Travel Checklist: Passport, Guidebook, a Lot More Dollars
Posted March 18, 2008 5:50 p.m. EDT
Updated March 19, 2008 8:45 a.m. EDT
Raleigh, N.C. — There is one thing that U.S. citizens traveling abroad will take with them without having to pack anything – the lower buying power of their dollars.
The greenback is near an all-time low versus the euro and the Canadian dollar. Tuesday, a dollar would buy about 0.64 euros, a shade less than one Canadian dollar and about a half a British pound.
The effect of lower buying power is evident at the gas pump at home, too, where economists say the weaker dollar is helping to fuel higher prices.
One person the dollar’s power, or lack of it, affects is Jan McMullen, who loves to travel.
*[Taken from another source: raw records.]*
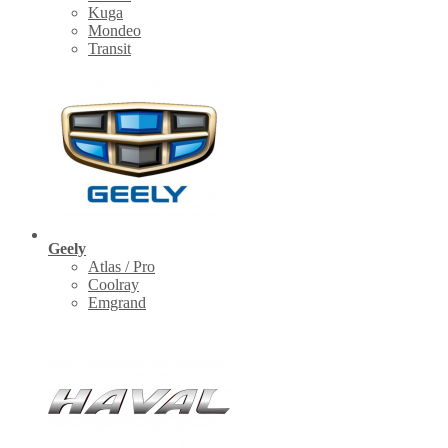
Kuga
Mondeo
Transit
Geely
Atlas / Pro
Coolray
Emgrand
“I've been to Marseilles, Nice, most of the coastal regions” of France, she said. In a few weeks, McMullen and her husband are heading back to France to visit Lyon and Paris.
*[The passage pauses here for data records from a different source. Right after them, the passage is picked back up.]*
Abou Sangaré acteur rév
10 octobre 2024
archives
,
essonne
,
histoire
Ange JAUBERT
“The dollar has taken an enormous dive, so I'm used to a $4 coffee at Starbucks here in Raleigh, but I'm not quite sure I'll be used to a $12 cup of coffee in Paris,” she said Tuesday.
McMullen understands that a weaker dollar has less buying power overseas and that with the current exchange rate, everything will be much more expensive.
“We're just going to bite the bullet. I don't know what to expect,” she said. “The best way to describe it is sticker shock.”
Mike Savitt, with Beeline Travel in Raleigh, said the reduced dollar-power to the east is encouraging more people to take cruises and to head to places like South America.
“A lot of our agents have been discussing with people how to make their dollar stretch a little better,” Savitt said.
Of course, you need not go abroad to feel the pain. Economists say you're also having to pump out more money for a lot of stuff here at home.
You are seeing the effect “if you are buying anything that is imported – oil, but also French wine or Chinese clothing,” said North Carolina State University economist Mike Walden.
For Jan McMullen, she plans on coming back from her trip with a lighter bag than normal.
“I buy things when I go, so I don't think I'll be buying any bling, any jewelry. I'll have to come back to the U.S. and do my shopping, ‘cause it's not going to be a very favorable situation. My husband will be happy!” McMullen said with a laugh.